NEW REQUIREMENTS

1. Do the following:
a. Explain to your counselor the most likely hazards you might encounter while participating in pioneering activities and what you should do to anticipate, help prevent, mitigate, and respond to these hazards.
b. Discuss the prevention of, and first-aid treatment for, injuries and conditions that could occur while working on pioneering projects, including rope splinters, rope burns, cuts, scratches, insect bites and stings, hypothermia, dehydration, heat exhaustion, heatstroke, sunburn, and falls.

2. Do the following:
a. Demonstrate the West Country method of whipping a rope.
b. Demonstrate how to tie a rope tackle and the following knots: clove hitch formed as two half hitches, clove hitch on a bight, butterfly knot, roundturn with two half hitches, and rolling hitch.
c. Demonstrate and explain when to use the following lashings: square, diagonal, round, shear, tripod, and floor lashing.

3. Do the following:
a. Using square and tripod lashings from requirement 2c, build a Tripod Wash Station (or with your counselor’s permission, another camp gadget of your own design).
b. Using rolling hitches or roundturns with two half hitches, and round lashings from requirements 2b and 2c, build a 15-foot Scout Stave Flagpole (or with your counselor’s permission, another camp gadget of your own design).
c. Using shear, square, and floor lashings, clove hitches on a bight, and rope tackles from requirements 2b and 2c, build a Simple Camp Table (or with your counselor’s permission, another camp gadget of your own design).

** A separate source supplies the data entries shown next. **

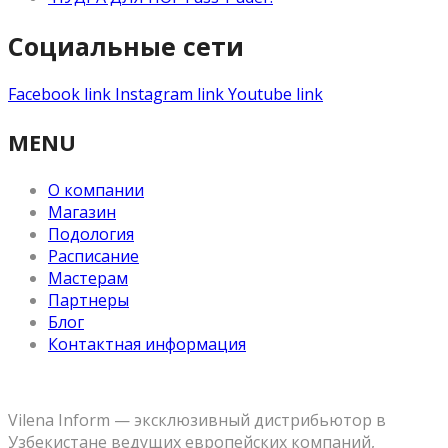
Социальные сети
Facebook link
Instagram link
Youtube link
MENU
О компании
Магазин
Подология
Расписание
Мастерам
Партнеры
Блог
Контактная информация
Vilena Inform — эксклюзивный дистрибьютор в
Узбекистане ведущих европейских компаний,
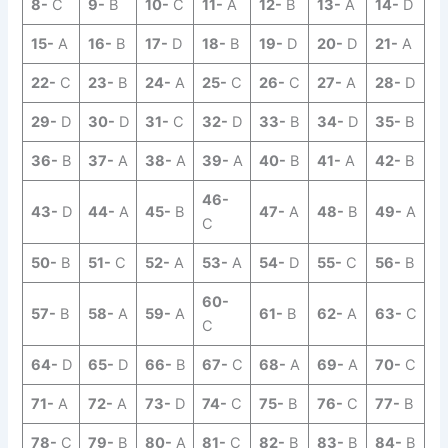
8-
C
9-
B
10-
C
11-
A
12-
B
13-
A
14-
D
15-
A
16-
B
17-
D
18-
B
19-
D
20-
D
21-
A
22-
C
23-
B
24-
A
25-
C
26-
C
27-
A
28-
D
29-
D
30-
D
31-
C
32-
D
33-
B
34-
D
35-
B
36-
B
37-
A
38-
A
39-
A
40-
B
41-
A
42-
B
46-
43-
D
44-
A
45-
B
47-
A
48-
B
49-
A
C
50-
B
51-
C
52-
A
53-
A
54-
D
55-
C
56-
B
60-
57-
B
58-
A
59-
A
61-
B
62-
A
63-
C
C
64-
D
65-
D
66-
B
67-
C
68-
A
69-
A
70-
C
71-
A
72-
A
73-
D
74-
C
75-
B
76-
C
77-
B
78-
C
79-
B
80-
A
81-
C
82-
B
83-
B
84-
B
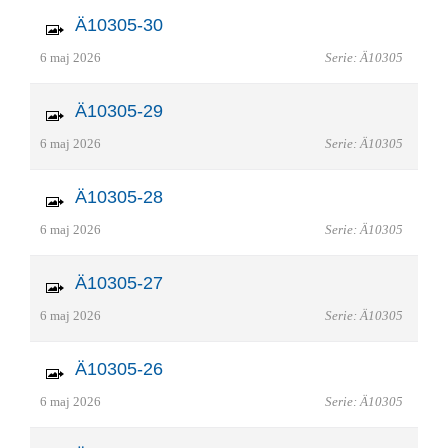
Ä10305-30
6 maj 2026
Serie: Ä10305
Ä10305-29
6 maj 2026
Serie: Ä10305
Ä10305-28
6 maj 2026
Serie: Ä10305
Ä10305-27
6 maj 2026
Serie: Ä10305
Ä10305-26
6 maj 2026
Serie: Ä10305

4. Explain the differences between synthetic ropes and natural fiber ropes. Discuss which types of rope are suitable for pioneering work and why. Include the following in your discussion: breaking strength, safe working loads, and the care and storage of rope.

5. Describe how natural fiber rope is made from three strands and three yarns twisted in opposite directions. Starting with three strands of binder twine, explaine how you would make a length of rope.

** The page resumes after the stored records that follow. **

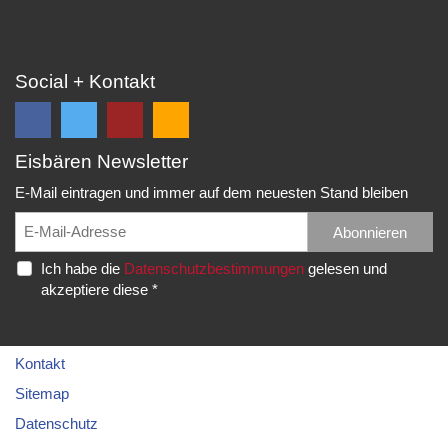
Social + Kontakt
Eisbären Newsletter
Folge
Folge
EC
Falls
uns
uns
Eisbären
Du
E-Mail eintragen und immer auf dem neuesten Stand bleiben
auf
auf
Eppelheim
unsere
Facebook
Twitter
News,
Abonnieren
Rudolf-
und
und
Spielberichte,
Diesel-
Ich habe die
Datenschutzbestimmungen
gelesen und
erhalte
erhalte
etc.
Str.
akzeptiere diese *
die
die
als
20
neuesten
neuesten
RSS
69214
Infos.
Infos.
abonnieren
Eppelheim
möchtest...
Kontakt
Telefon:
Sitemap
06221
Datenschutz
–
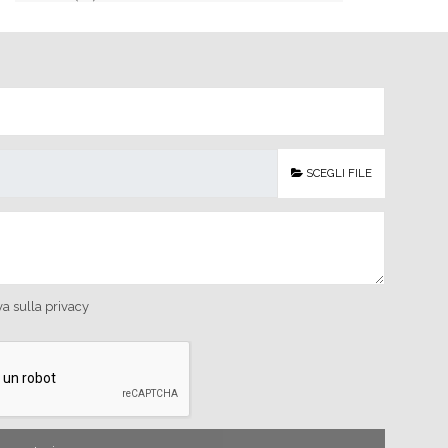
SCEGLI FILE
va sulla privacy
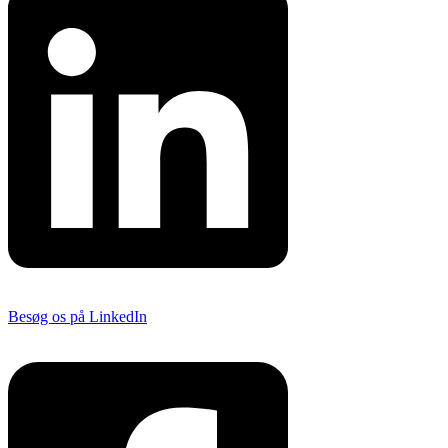
Besøg os på LinkedIn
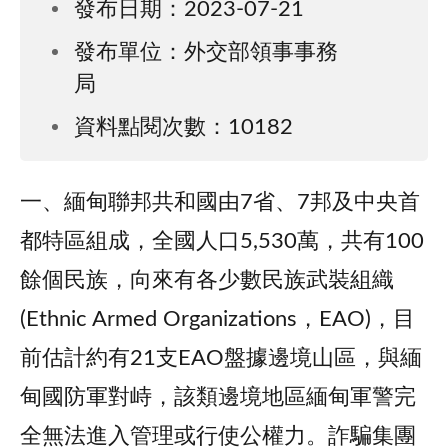
發布日期：2023-07-21
發布單位：外交部領事事務
局
資料點閱次數：10182
一、緬甸聯邦共和國由7省、7邦及中央首
都特區組成，全國人口5,530萬，共有100
餘個民族，向來有各少數民族武裝組織
(Ethnic Armed Organizations，EAO)，目
前估計約有21支EAO盤據邊境山區，與緬
甸國防軍對峙，該類邊境地區緬甸軍警完
全無法進入管理或行使公權力。詐騙集團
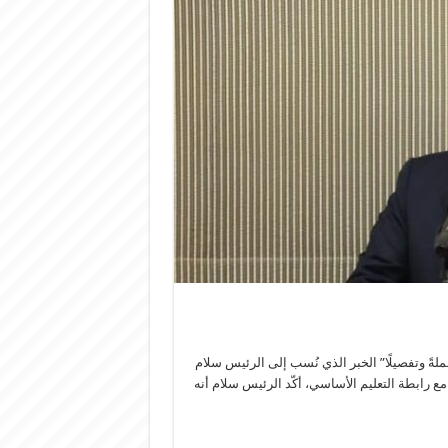
لةً وتفصيلًا” الخبر الذي نُسب إلى الرئيس سلام
مع رابطة التعليم الأساسي، أكّد الرئيس سلام أنه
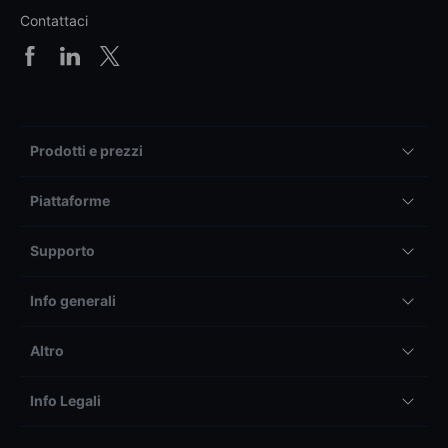
Contattaci
Prodotti e prezzi
Piattaforme
Supporto
Info generali
Altro
Info Legali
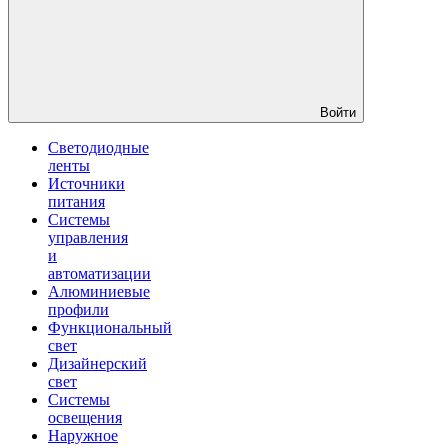
Войти
Светодиодные
ленты
Источники
питания
Системы
управления
и
автоматизации
Алюминиевые
профили
Функциональный
свет
Дизайнерский
свет
Системы
освещения
Наружное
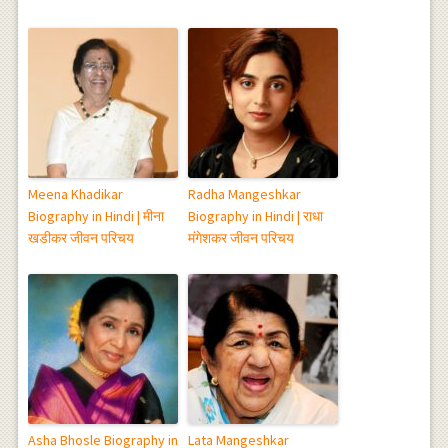
Meena Khadikar
Radha Mangeshkar
Biography in Hindi | मीना
Biography in Hindi | राधा
खडीकर जीवन परिचय
मंगेशकर जीवन परिचय
Asha Bhosle Biography in
Lata Mangeshkar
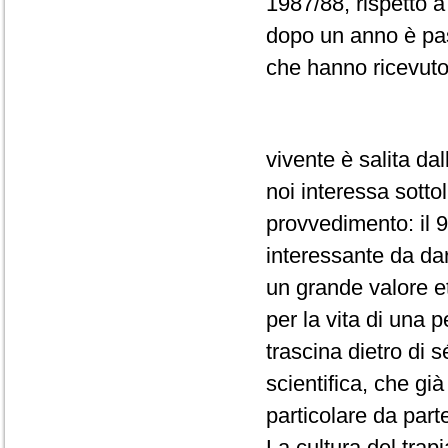
1987/88, rispetto a
dopo un anno è pas
che hanno ricevuto
vivente è salita da
noi interessa sotto
provvedimento: il 
interessante da da
un grande valore e
per la vita di una
trascina dietro di s
scientifica, che gi
particolare da part
La cultura del trap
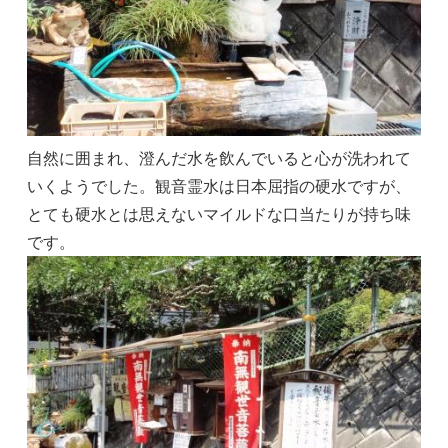
自然に囲まれ、澄んだ水を飲んでいると心が洗われて
いくようでした。観音霊水は日本屈指の硬水ですが、
とても硬水とは思えないマイルドな口当たりが持ち味
です。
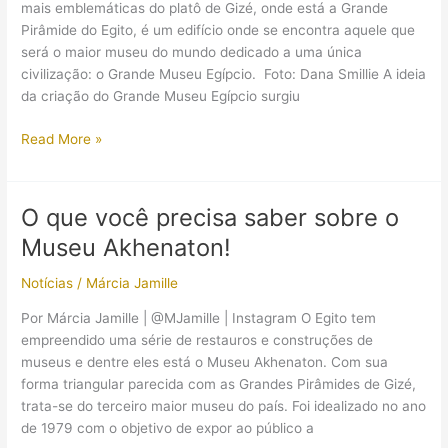
mais emblemáticas do platô de Gizé, onde está a Grande
mais
Pirâmide do Egito, é um edifício onde se encontra aquele que
de
será o maior museu do mundo dedicado a uma única
um
civilização: o Grande Museu Egípcio. Foto: Dana Smillie A ideia
século
da criação do Grande Museu Egípcio surgiu
Egito
Read More »
está
se
preparando
O que você precisa saber sobre o
para
Museu Akhenaton!
inauguração
do
Notícias
/
Márcia Jamille
maior
museu
Por Márcia Jamille | @MJamille | Instagram O Egito tem
de
empreendido uma série de restauros e construções de
antiguidades
museus e dentre eles está o Museu Akhenaton. Com sua
do
forma triangular parecida com as Grandes Pirâmides de Gizé,
mundo
trata-se do terceiro maior museu do país. Foi idealizado no ano
de 1979 com o objetivo de expor ao público a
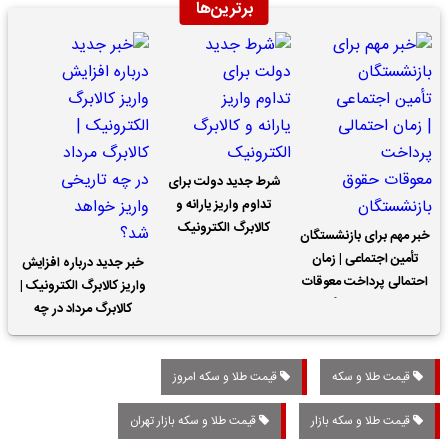
برترین‌ها
شرط جدید دولت برای
تداوم واریز یارانه و
کالابرگ الکترونیک
خبر مهم برای بازنشستگان
تأمین اجتماعی | زمان
خبر جدید درباره افزایش
احتمالی پرداخت معوقات
واریز کالابرگ الکترونیک |
حقوق بازنشستگان
کالابرگ مرداد در چه
تاریخی واریز خواهد شد؟
قیمت طلا و سکه
قیمت طلا و سکه امروز
قیمت طلا و سکه بازار
قیمت طلا و سکه بازار تهران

6. Explain the uses for the back splice, eye splice, and short splice. View a demonstration on forming each splice.

7. Explain the importance of effectively anchoring a pioneering project. Describe to your counselor the 3-2–1 anchoring system and the log-and-stake anchoring system.

8. Describe the lashings that are used when building a trestle, how the poles are positioned, and how X braces contribute to the overall structural integrity of a pioneering project.

9. Working in a group, (or individually with the help of your counselor) build a full- size pioneering structure, using one of the following designs in this pamphlet:
Double A-Frame Monkey Bridge
Single A-Frame Bridge
Single Trestle Bridge
Single Lock Bridge
4×4 Square Climbing Tower
Four Flag Gateway Tower
Double Tripod Chippewa Kitchen
– A structure of your own design that complies with the height restrictions in the Guide to Safe Scouting, approved in advance by your counselor
Carefully plan the project, assembling and organizing all the materials, and referring to the points under Safe Pioneering.